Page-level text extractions
================

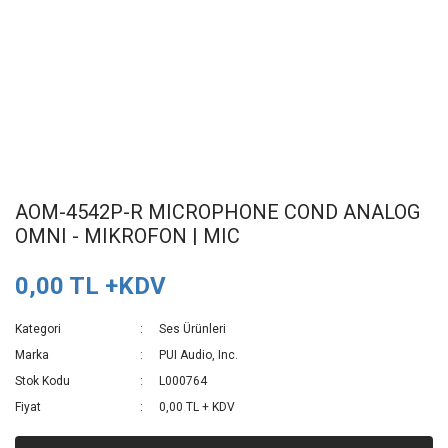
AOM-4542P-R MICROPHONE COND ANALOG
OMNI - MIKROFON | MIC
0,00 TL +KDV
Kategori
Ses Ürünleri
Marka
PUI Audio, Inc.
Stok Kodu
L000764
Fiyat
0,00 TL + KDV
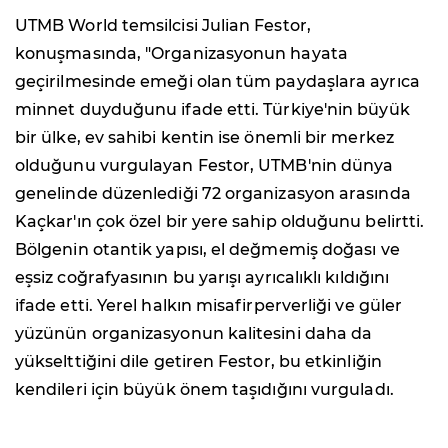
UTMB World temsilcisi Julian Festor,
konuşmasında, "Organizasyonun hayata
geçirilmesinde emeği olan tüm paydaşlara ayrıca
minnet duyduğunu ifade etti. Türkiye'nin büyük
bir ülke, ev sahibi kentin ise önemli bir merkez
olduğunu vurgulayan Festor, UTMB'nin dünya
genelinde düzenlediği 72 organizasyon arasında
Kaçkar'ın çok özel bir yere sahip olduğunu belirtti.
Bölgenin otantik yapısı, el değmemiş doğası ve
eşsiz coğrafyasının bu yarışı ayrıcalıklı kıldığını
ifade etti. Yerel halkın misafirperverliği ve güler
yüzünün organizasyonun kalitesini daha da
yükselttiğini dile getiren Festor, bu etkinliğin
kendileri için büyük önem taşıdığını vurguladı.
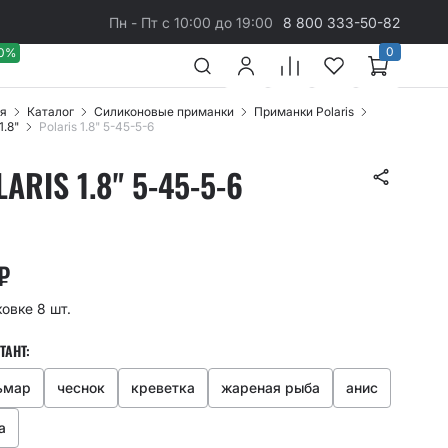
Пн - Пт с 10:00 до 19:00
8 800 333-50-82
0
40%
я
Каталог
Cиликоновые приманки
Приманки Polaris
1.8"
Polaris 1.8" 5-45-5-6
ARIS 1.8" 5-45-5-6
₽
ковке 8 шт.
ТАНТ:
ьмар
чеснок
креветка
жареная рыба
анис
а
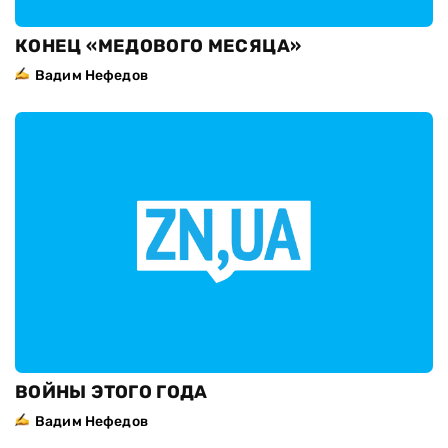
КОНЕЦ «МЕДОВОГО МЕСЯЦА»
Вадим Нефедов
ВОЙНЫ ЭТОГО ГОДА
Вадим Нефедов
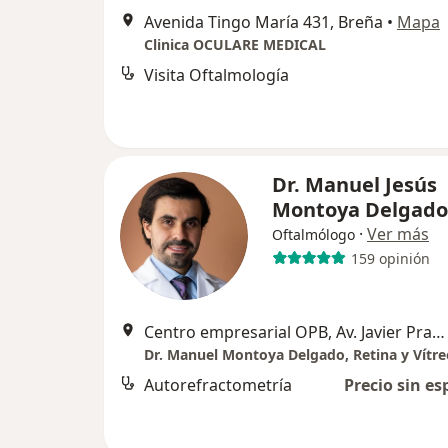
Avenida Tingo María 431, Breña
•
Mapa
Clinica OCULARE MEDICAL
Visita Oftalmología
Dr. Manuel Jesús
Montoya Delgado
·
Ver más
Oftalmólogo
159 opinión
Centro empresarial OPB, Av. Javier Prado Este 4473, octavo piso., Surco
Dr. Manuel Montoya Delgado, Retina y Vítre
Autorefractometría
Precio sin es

================

> **What is expected**:
The answer must be every line of the records that holds the string "ifade".

> **Written answer**:
minnet duyduğunu ifade etti. Türkiye'nin büyük
ifade etti. Yerel halkın misafirperverliği ve güler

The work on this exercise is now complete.